1764-07-06, de Voltaire [François Marie Arouet] à Charles Augustin Feriol, comte d'Argental.

Mes divins anges, quoy! toujours un rhumatisme! Je conçois bien que nous autres agriculteurs des alpes nous soyons souvent affligez de ce fléau, mais un ange! une dame de Paris qui n'est jamais exposée aux malignes influences de l'air! Non, ce n'est pas là une maladie de dame.
Que dit à cela mr Fournier? Mon cher ange qui n'a point de rumatisme écrit très proprement quoy qu'il en dise; et moy aussi qui ay recouvré la vue jusqu'à ce que je la reperde. Cette vie est pleine de tribulations. Conservez votre santé mes anges: cela vaut mieux que des pièces de théâtre et surtout que les pièces d'aujourduy. Je fais donc Pierre le cruel comme dit très bien Mr de Thibouville. Je l'ay même confié à m. de Chimene. Ainsi je ne crois pas qu'on puisse en douter. Pour vous, mes braves conjurez, vous avez employé un jesuitte pour faire les rouez. Je ne sçais pas quel nom on donne à la pièce. Je sçai seulement qu'elle ne ressemble pas à Berenice.

Le petit jésuitte dit qu'il est très loin de souhaitter qu'on l'imprime sitôt. Il fera tout ce que vous ordonnez pour le Kain.
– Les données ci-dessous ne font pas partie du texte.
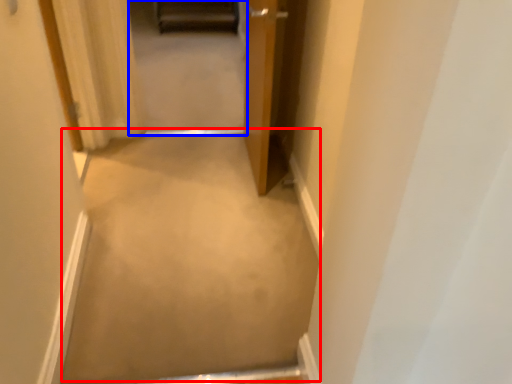 Question: Among these objects, which one is nearest to the camera, plain (highlighted by a red box) or passage (highlighted by a blue box)?

Choices:
 (A) plain
 (B) passage

Answer: (A) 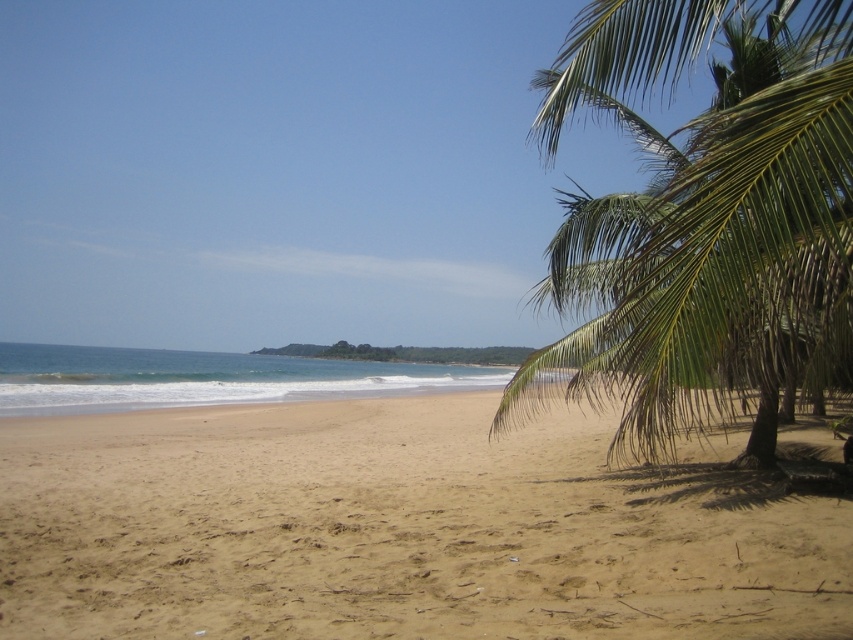 Between light brown sand at lower center and green leafy palm tree at right, which one is positioned lower?

light brown sand at lower center is below.

Which is behind, point (158, 413) or point (802, 228)?

Point (158, 413)

The height and width of the screenshot is (640, 853). What do you see at coordinates (399, 529) in the screenshot? I see `light brown sand at lower center` at bounding box center [399, 529].

Locate an element on the screen. This screenshot has width=853, height=640. light brown sand at lower center is located at coordinates (399, 529). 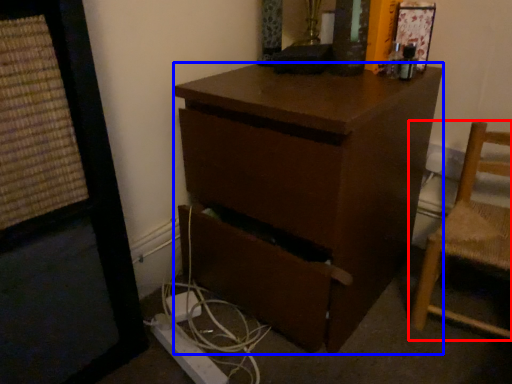 Question: Which object is further to the camera taking this photo, chair (highlighted by a red box) or desk (highlighted by a blue box)?

Choices:
 (A) chair
 (B) desk

Answer: (A) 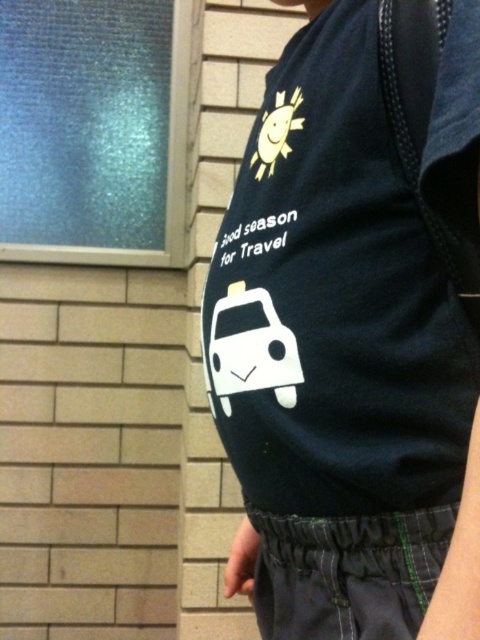 Does navy blue cotton t-shirt at center have a lesser width compared to dark blue fabric pocket at lower center?

No, navy blue cotton t-shirt at center is not thinner than dark blue fabric pocket at lower center.

Between point (468, 61) and point (367, 614), which one is positioned in front?

Positioned in front is point (468, 61).

Does point (442, 209) come behind point (428, 541)?

That is False.

At what (x,y) coordinates should I click in order to perform the action: click on navy blue cotton t-shirt at center. Please return your answer as a coordinate pair (x, y). Looking at the image, I should click on (351, 273).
Il désire seulement qu'on donne un honoraire à un jeune homme qui depuis dix ans a copié cinq ou six tragédies dix ou douze fois chacune et à qui le petit jesuitte doit quelque attention. le dit défroqué ne veut jamais être connu, à moins qu'ayant été encouragé l'été par un petit succèz, il n'en ait un grand pendant l'hiver après avoir donné la dernière main à ses rouez.

Vous avez terminé noblement l'affaire du Roy de Pologne, et je vous en remercie. Crammer viendra sans doute chez vous, et vous lui recomanderez de presser son correspondant d'Italie de dépêcher les livres qu'il a promis, et alors le jes aurai.

Je suis toujours aux ordres de la gazette littéraire, quoy qu'elle ait mis une certaine notte trop flatteuse à l'extrait de Petrarque, note à la quelle l'abbé de Sade s'obstine dit on à me reconnaitre.

Je suis àprésent à sec, et accablé d'un ouvrage très considérable en faveur de la bonne cause. Mes chers anges, respect et tendresse.

V.

Nb. Nous sommes perdus maman et moy si Monsieur le duc de Pralin n'a pas décidé l'affaire des dixmes avant la st Martin.

Nb. J'ay vu le secrétaire parmesan de Laire. Je l'ay reçu comme un homme recommandé par vous.